Aitana apretó la mano de Isidora. Podía sentir su respiración.

Cuando llegaron al tercer piso, ambos se dirigieron al mismo sector. Ella se quedó en la fila del consultorio 06, y él entró al 08.

—Mamá, tienes las manos sudadas —dijo Isidora, mirándola fijamente.

Ella bajó la vista, soltó apenada su mano y vio las palmas de sus manos húmedas. Cada reencuentro con Octavio le provocaba ansiedad, aunque supiera que él no la reconocería. Para ella, volver a verlo era siempre una casualidad terrible.

Al final, dejó el corbatín en la recepción.

Esa noche, fue al cuarto de Isidora. La niña dormía abrazada muy cómoda a su conejo de peluche, con su cara tan parecida a la de Octavio.

Luego, en el baño, Aitana se miró al espejo, era delgada, con su piel clara, un hermoso cabello largo y unos labios rosados. Nadie podría asociarla con aquella muchacha con sobrepeso de hacía siete años.

En una ciudad como Alamida, con más de diez millones de personas, un cruce de miradas no era más que un simple momento pasajero entre desconocidos.

Por la noche, Octavio volvió a la casa de su familia.

Durante la cena, Leandro Villalba suspiró y tiró los cubiertos. Elvira Falkner lo fulminó con la mirada, y luego se volteó hacia su hijo menor.

La mejor amiga de Elvira había muerto en un accidente aéreo, dejando a un hijo de doce años, Camilo Cordero, quien fue adoptado por ella y su esposo. Desde entonces el niño era un Villalba.

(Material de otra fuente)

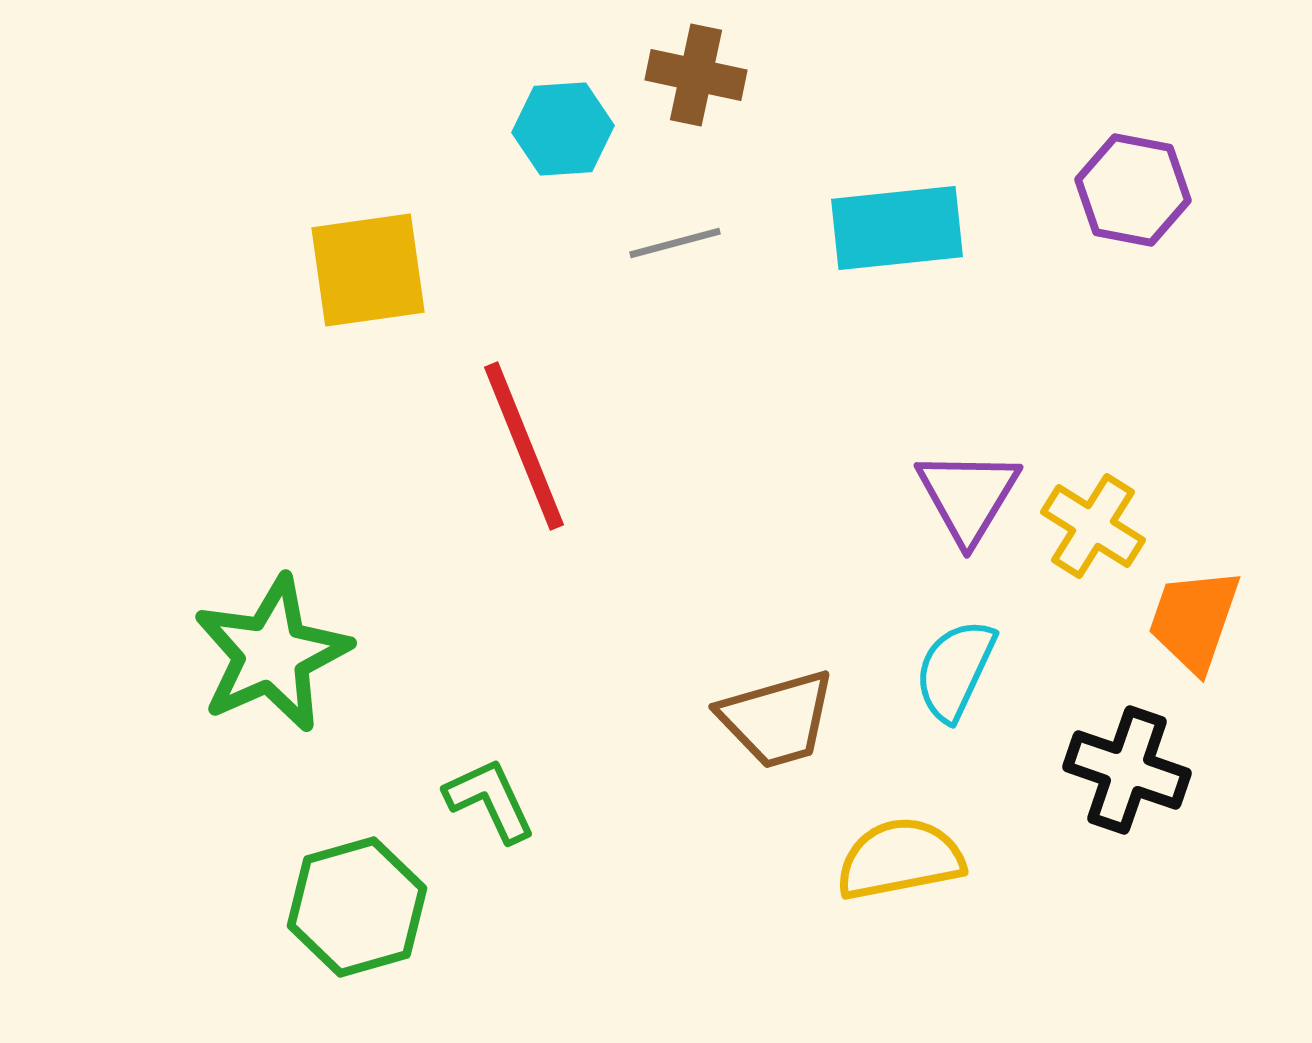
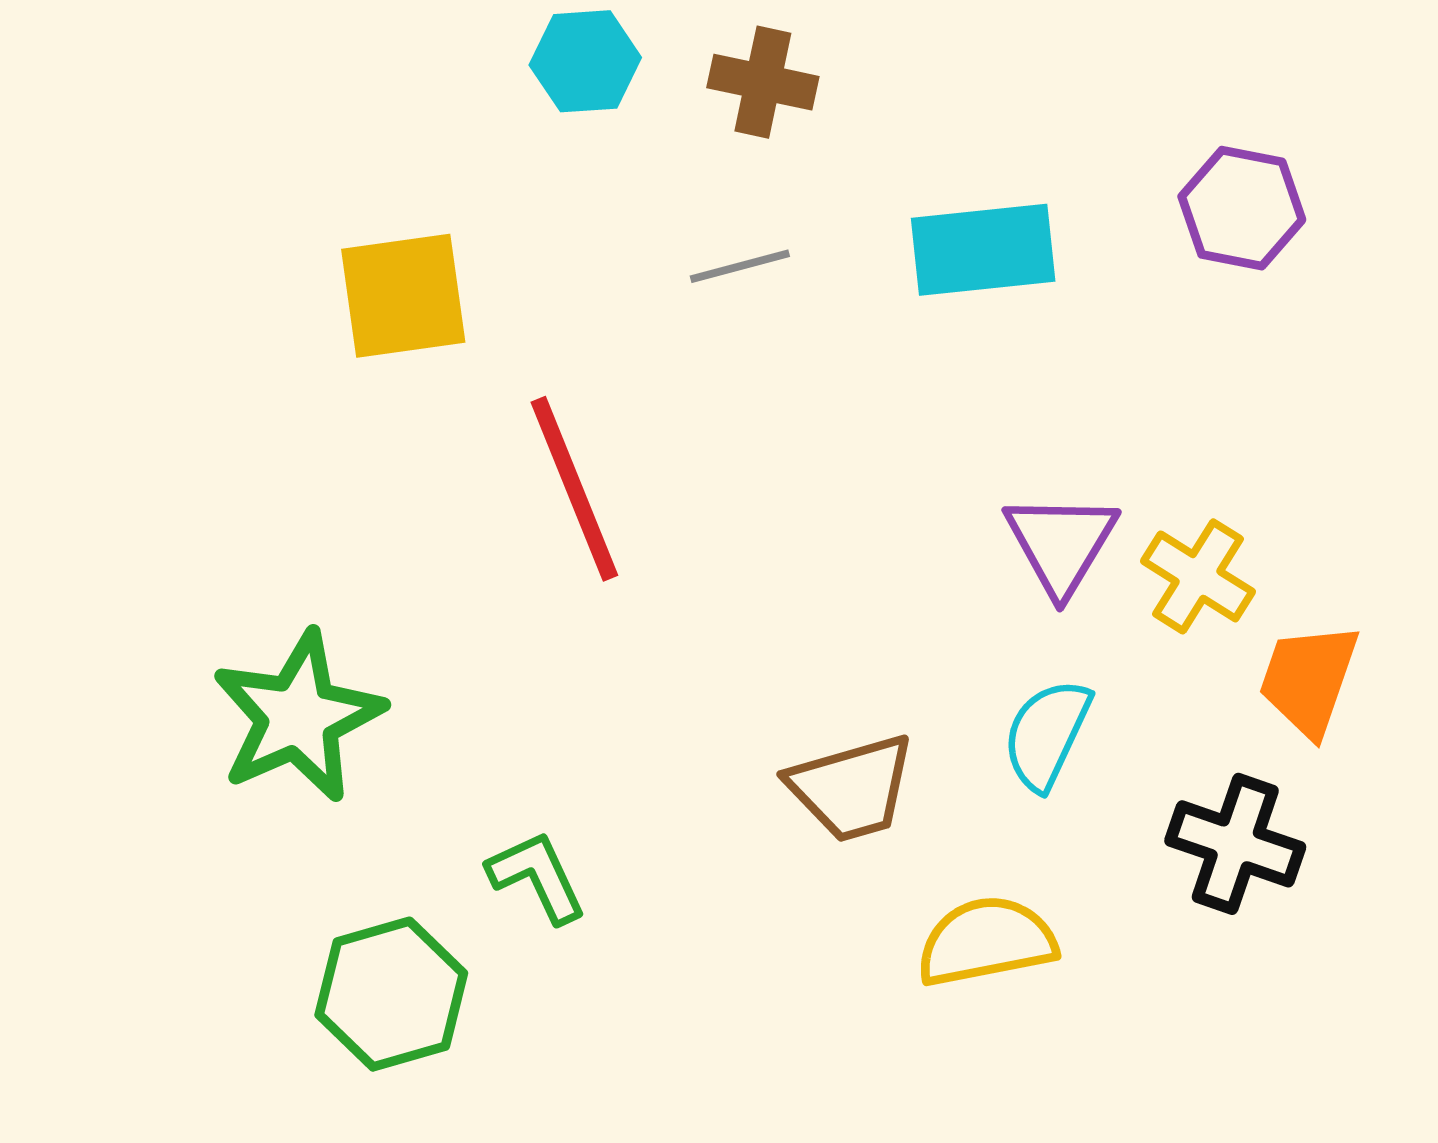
cyan hexagon: (563, 129) -> (585, 61), moved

A los treinta y tres, Elvira tuvo a su hija, Olaya, y junto con Camilo dirigieron Inversiones Globo Villalba.

A los cuarenta y cinco, tuvo mellizos: Patricio y Octavio.

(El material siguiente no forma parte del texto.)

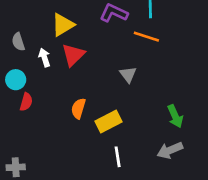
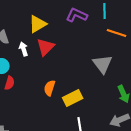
orange line: (146, 37) -> (117, 33), moved
gray triangle: (128, 74) -> (103, 64), moved, size x1.5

Veinte años atrás, un secuestro sacudió Alamida: ambos fueron raptados, pero uno no sobrevivió. Octavio fue el que se salvó. El trágico recuerdo todavía hacía llorar a Elvira, aunque lo disimulaba muy bien en las reuniones familiares.

Se fijó en su hijo menor: siempre ejemplar, salvo en lo sentimental, donde el profundo vacío era evidente. Varias veces había sospechado que tenía algún problema psicológico.

—Octavio, este miércoles tenías que reunirte con la hija de la familia Requena y no fuiste —dijo con seriedad.

Él respondió despreocupado:

—Ajá.

—¿Ajá, así no más? La señorita Paloma Requena es muy hermosa, cuando era niña venía mucho a nuestra casa. Su abuelo, Abelardo Requena, fue camarada de tu abuelo. Al menos conócela; aunque no te guste, primero debes saber cómo es… ya casi tienes treinta años.

Octavio se puso de mal humor y le dijo:

—Si eso quieres, entonces organízame la cita.